_Task to complete_
Lines that include the word "barili" should be copied from the listing that follows.

Start of Raw data

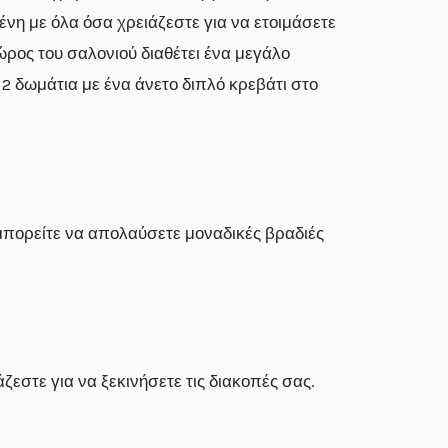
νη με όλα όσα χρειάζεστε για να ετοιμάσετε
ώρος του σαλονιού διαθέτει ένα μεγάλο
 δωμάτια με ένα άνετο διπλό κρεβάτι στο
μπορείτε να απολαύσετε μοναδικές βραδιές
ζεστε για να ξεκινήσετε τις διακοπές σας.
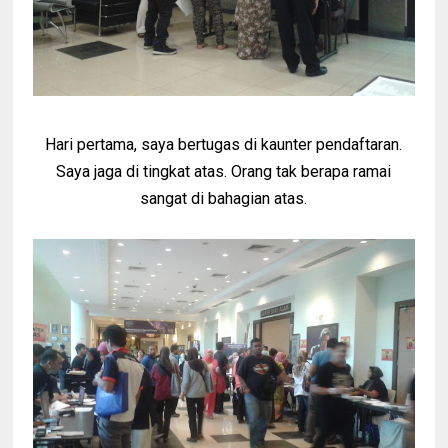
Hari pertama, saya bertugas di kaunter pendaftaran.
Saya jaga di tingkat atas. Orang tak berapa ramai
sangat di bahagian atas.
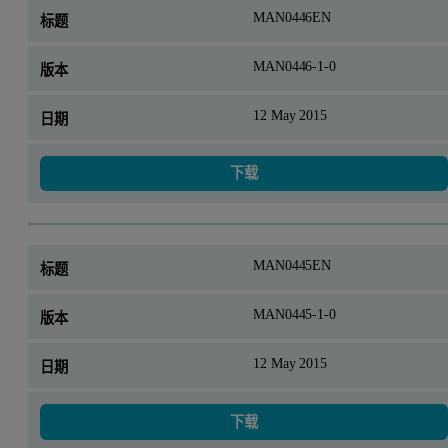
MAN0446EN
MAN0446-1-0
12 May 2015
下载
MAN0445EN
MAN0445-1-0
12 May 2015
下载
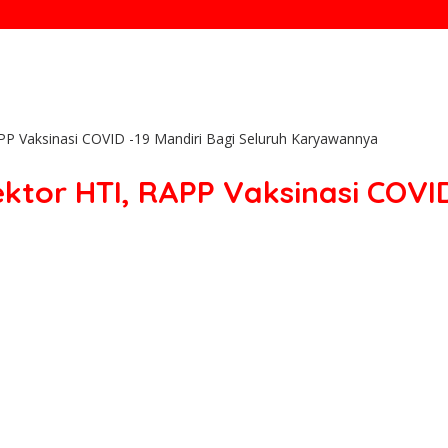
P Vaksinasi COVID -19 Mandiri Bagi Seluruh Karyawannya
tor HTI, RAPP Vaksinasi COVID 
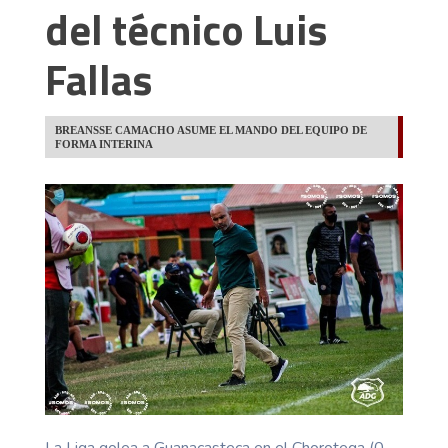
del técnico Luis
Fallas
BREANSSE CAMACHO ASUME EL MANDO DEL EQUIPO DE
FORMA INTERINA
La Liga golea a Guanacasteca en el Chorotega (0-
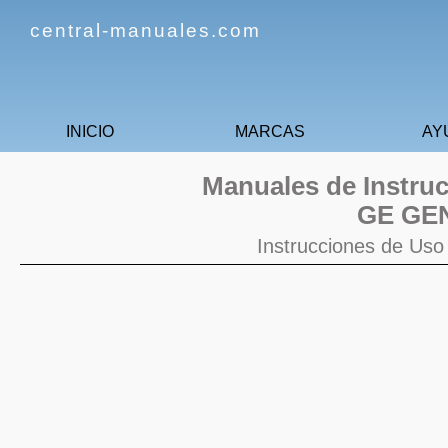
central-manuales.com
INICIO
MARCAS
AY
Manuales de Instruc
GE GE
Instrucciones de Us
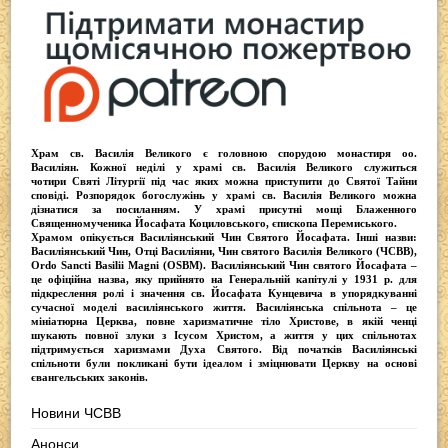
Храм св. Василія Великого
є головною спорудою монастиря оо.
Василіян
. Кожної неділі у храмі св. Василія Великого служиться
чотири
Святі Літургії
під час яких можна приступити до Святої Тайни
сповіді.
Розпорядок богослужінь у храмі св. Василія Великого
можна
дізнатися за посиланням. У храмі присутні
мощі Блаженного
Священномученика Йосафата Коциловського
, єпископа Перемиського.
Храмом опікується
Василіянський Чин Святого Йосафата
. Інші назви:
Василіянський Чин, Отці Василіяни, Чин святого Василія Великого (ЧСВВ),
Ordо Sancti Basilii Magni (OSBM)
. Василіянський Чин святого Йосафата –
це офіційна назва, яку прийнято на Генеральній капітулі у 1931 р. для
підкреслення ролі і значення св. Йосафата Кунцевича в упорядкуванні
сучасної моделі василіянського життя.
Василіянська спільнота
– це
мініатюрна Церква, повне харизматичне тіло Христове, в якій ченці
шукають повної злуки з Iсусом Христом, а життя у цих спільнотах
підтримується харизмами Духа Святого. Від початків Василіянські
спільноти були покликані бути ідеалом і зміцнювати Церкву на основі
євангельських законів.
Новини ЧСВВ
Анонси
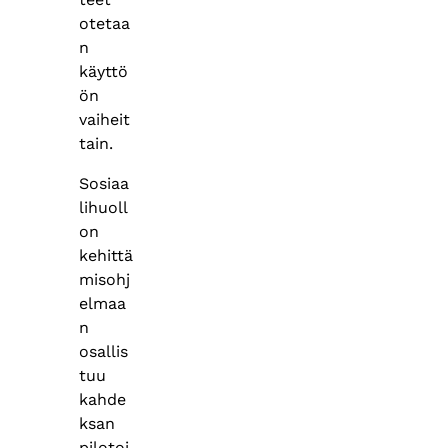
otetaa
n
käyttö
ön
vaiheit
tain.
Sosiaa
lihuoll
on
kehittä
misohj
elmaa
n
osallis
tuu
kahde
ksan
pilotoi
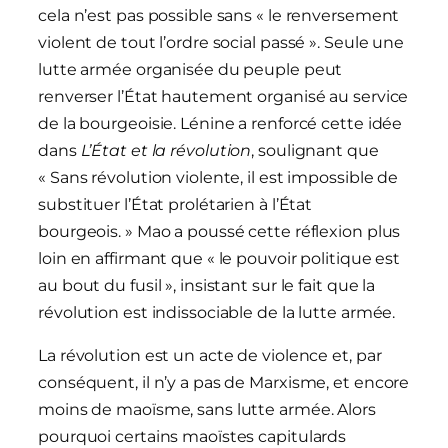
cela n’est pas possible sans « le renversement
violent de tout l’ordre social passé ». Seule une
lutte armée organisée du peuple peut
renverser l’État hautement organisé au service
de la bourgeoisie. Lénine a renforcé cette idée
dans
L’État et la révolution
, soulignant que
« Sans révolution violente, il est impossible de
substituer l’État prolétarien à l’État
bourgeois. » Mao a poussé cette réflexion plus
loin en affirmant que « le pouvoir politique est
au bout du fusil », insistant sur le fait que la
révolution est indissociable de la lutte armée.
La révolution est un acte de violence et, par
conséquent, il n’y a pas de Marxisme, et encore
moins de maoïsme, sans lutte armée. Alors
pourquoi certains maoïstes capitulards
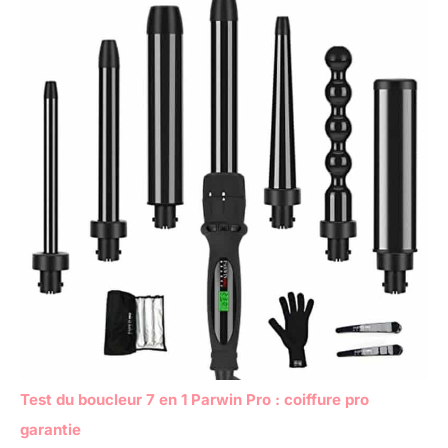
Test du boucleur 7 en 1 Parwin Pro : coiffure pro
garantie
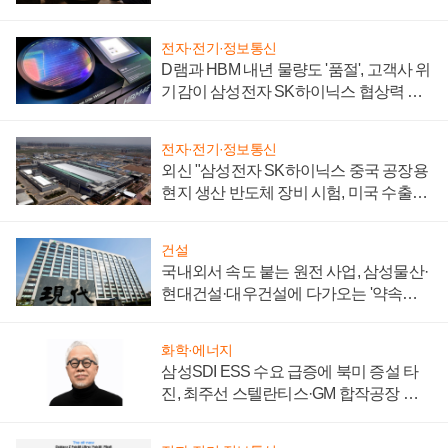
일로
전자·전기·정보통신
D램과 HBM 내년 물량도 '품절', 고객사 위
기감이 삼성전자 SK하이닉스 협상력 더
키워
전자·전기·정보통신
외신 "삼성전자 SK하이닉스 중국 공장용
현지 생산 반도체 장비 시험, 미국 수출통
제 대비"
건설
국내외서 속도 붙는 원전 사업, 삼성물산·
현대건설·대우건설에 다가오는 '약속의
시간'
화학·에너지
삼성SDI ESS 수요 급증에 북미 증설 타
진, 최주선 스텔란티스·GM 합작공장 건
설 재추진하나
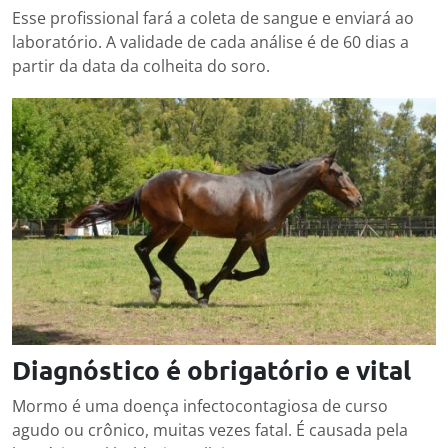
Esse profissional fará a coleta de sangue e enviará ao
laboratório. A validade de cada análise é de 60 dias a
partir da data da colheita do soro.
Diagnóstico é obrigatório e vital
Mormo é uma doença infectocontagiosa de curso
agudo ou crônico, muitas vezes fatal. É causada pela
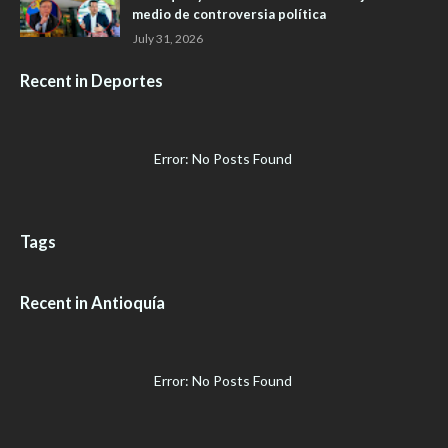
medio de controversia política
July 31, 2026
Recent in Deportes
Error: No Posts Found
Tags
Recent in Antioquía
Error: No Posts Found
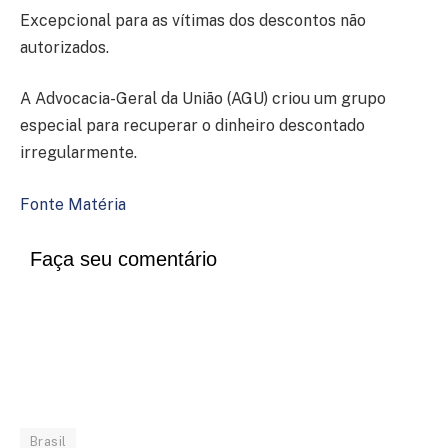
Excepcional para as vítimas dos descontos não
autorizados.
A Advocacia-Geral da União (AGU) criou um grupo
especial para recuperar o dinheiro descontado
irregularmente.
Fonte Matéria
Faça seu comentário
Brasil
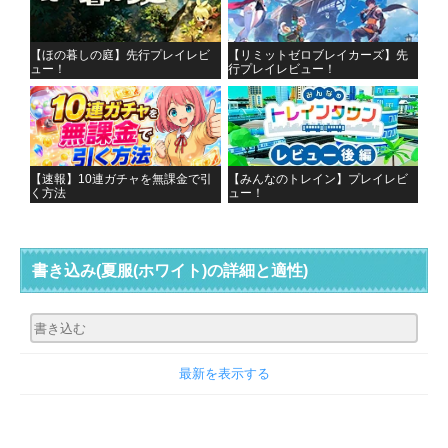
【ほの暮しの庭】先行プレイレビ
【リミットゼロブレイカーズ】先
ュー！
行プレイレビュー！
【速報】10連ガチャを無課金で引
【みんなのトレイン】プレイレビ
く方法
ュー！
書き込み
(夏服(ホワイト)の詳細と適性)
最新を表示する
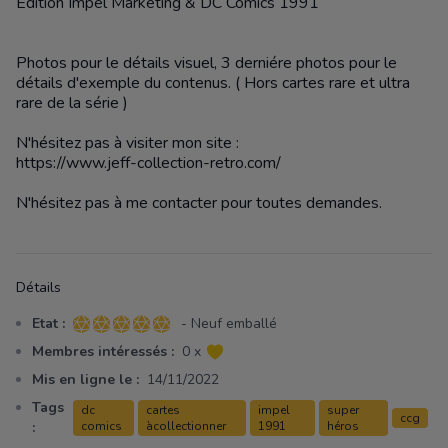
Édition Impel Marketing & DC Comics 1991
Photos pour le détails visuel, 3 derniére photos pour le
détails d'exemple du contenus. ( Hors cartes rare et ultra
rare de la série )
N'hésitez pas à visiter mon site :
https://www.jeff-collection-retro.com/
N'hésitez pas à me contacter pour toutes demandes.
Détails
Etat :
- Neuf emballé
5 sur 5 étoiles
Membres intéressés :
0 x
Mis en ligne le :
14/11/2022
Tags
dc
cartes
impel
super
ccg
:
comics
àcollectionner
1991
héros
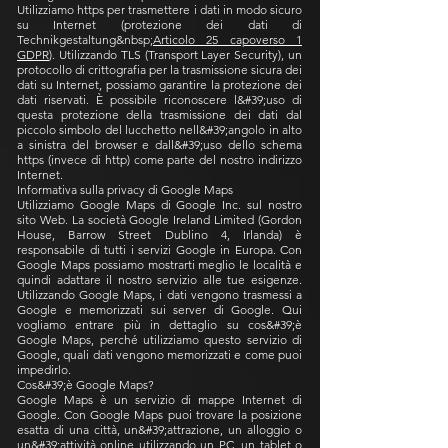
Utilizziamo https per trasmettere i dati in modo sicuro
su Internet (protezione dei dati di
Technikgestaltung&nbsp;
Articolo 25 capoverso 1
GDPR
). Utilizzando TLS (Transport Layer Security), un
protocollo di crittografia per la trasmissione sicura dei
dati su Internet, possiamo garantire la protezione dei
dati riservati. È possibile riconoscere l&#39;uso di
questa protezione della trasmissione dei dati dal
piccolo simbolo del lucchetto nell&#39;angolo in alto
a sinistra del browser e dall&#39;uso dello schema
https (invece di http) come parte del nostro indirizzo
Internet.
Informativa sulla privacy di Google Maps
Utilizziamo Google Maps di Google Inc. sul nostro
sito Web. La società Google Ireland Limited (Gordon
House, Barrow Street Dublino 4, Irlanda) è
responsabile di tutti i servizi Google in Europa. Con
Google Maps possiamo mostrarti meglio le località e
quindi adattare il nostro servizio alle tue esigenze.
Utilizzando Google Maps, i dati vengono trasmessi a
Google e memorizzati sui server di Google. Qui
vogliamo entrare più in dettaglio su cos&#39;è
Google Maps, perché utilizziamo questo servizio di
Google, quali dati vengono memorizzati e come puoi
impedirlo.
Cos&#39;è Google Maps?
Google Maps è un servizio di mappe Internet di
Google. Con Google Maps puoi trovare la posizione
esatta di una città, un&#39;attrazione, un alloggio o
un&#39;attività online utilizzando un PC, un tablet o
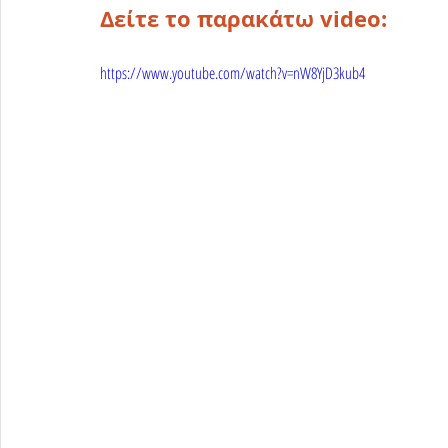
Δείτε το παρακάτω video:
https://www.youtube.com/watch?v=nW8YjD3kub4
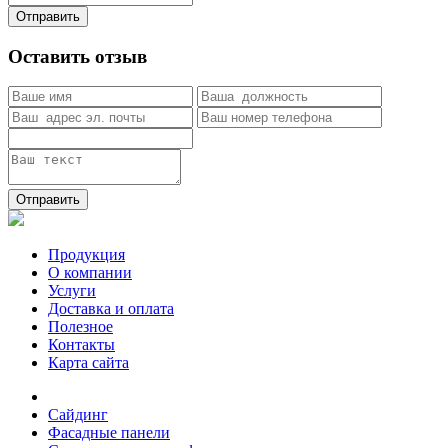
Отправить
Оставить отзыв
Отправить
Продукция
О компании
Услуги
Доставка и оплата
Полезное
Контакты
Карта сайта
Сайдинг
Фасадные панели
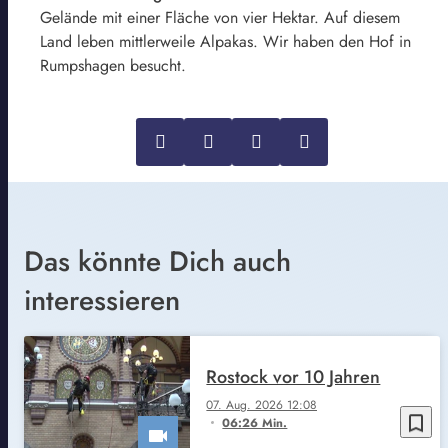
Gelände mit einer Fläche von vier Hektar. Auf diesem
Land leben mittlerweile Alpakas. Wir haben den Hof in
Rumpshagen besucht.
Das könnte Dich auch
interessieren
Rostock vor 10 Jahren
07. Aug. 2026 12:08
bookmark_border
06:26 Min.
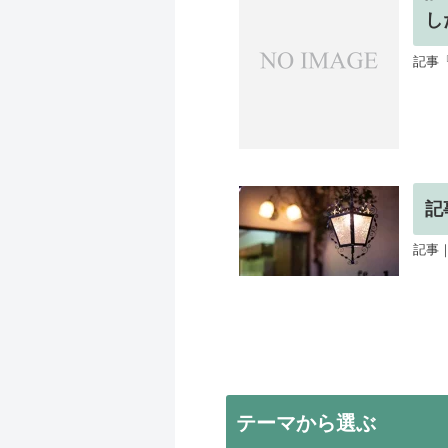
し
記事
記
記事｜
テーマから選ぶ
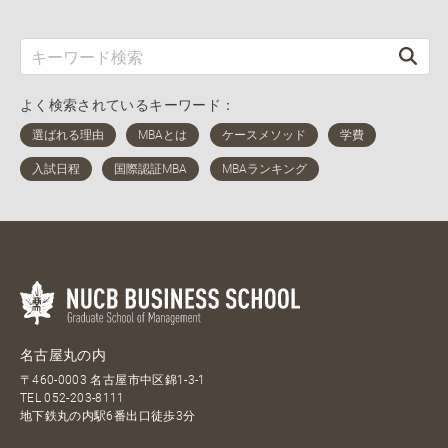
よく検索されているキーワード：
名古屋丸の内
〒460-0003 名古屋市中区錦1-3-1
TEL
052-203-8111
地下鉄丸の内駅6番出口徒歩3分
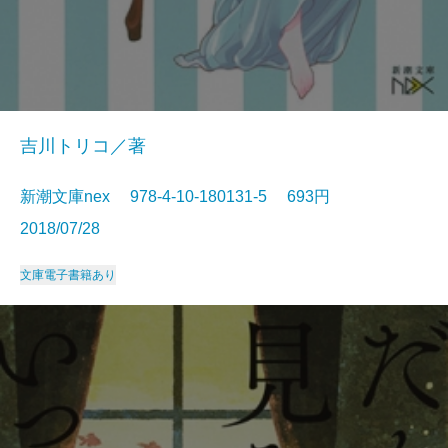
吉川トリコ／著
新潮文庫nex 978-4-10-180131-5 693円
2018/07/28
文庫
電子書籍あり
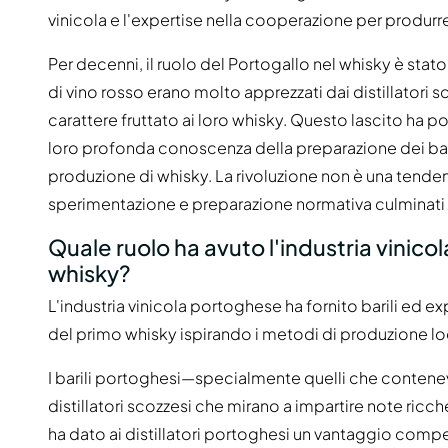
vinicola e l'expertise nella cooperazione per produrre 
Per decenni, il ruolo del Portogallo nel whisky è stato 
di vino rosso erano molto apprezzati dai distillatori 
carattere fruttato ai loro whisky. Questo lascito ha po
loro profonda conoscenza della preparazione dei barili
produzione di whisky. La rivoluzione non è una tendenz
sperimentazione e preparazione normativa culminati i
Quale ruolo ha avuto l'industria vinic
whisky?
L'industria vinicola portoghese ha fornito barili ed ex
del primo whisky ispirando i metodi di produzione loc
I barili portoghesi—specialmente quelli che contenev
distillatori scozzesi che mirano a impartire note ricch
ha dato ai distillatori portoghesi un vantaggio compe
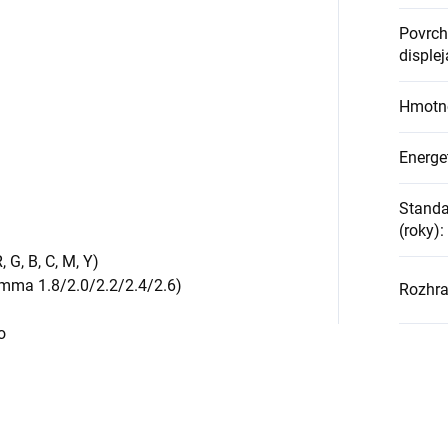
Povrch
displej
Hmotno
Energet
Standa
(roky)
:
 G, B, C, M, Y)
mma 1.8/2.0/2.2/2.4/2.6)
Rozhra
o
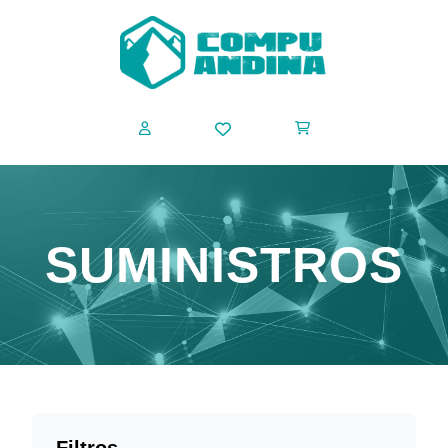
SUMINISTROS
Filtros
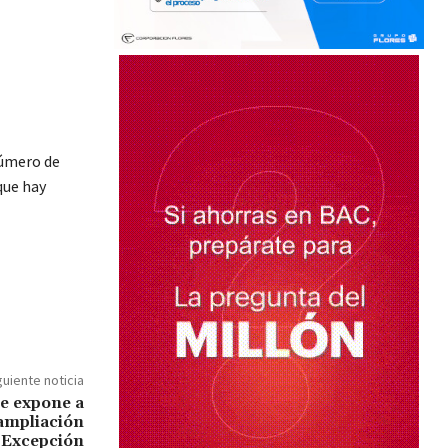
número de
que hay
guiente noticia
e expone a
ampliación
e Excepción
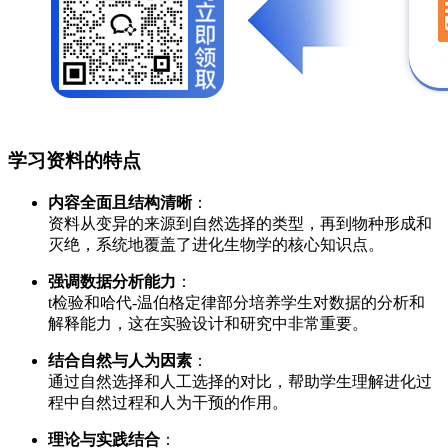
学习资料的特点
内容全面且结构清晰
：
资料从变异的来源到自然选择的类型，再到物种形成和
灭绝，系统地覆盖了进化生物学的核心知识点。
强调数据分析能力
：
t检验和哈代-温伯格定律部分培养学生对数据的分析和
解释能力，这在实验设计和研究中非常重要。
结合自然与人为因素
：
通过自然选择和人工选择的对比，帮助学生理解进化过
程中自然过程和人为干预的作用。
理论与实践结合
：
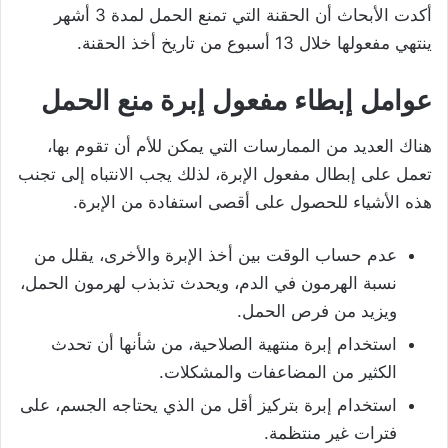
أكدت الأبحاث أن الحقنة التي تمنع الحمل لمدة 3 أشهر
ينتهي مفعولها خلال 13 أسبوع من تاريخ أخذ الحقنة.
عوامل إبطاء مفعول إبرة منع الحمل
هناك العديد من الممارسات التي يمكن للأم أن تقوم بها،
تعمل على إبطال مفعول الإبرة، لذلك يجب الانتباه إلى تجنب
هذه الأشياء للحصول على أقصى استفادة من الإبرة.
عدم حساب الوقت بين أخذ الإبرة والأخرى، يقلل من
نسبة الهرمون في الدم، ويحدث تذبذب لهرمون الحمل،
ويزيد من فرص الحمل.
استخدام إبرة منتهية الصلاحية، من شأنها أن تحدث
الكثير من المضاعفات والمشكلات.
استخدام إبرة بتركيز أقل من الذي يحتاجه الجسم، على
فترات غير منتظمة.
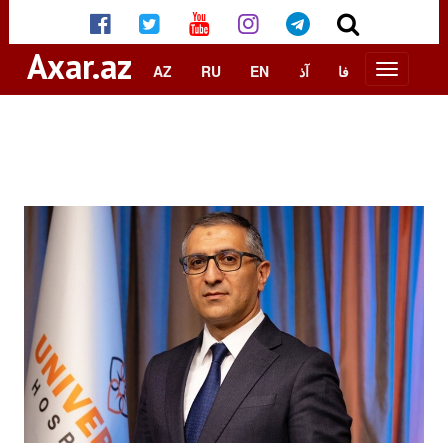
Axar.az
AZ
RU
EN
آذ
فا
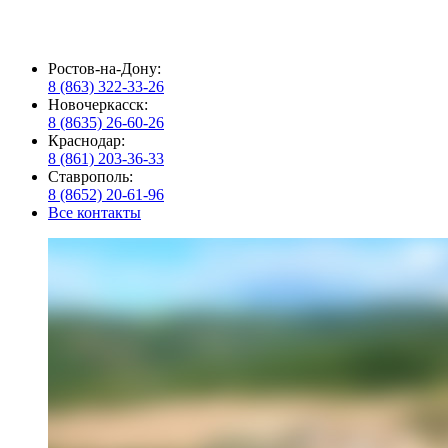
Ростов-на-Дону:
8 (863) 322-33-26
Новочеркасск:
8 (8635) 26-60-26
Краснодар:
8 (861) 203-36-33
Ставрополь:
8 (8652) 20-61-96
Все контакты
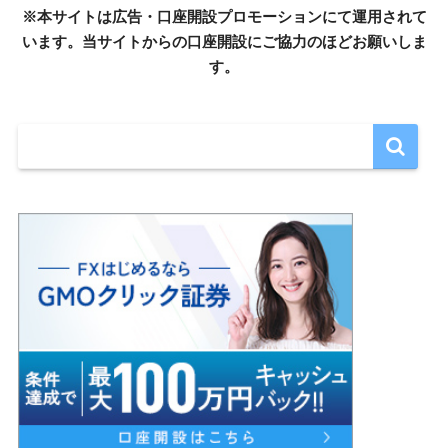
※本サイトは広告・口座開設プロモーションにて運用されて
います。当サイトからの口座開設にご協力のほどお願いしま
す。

End of Raw data

_Response to this task_
loro profonda conoscenza della preparazione dei barili
L'industria vinicola portoghese ha fornito barili ed ex
I barili portoghesi—specialmente quelli che contenev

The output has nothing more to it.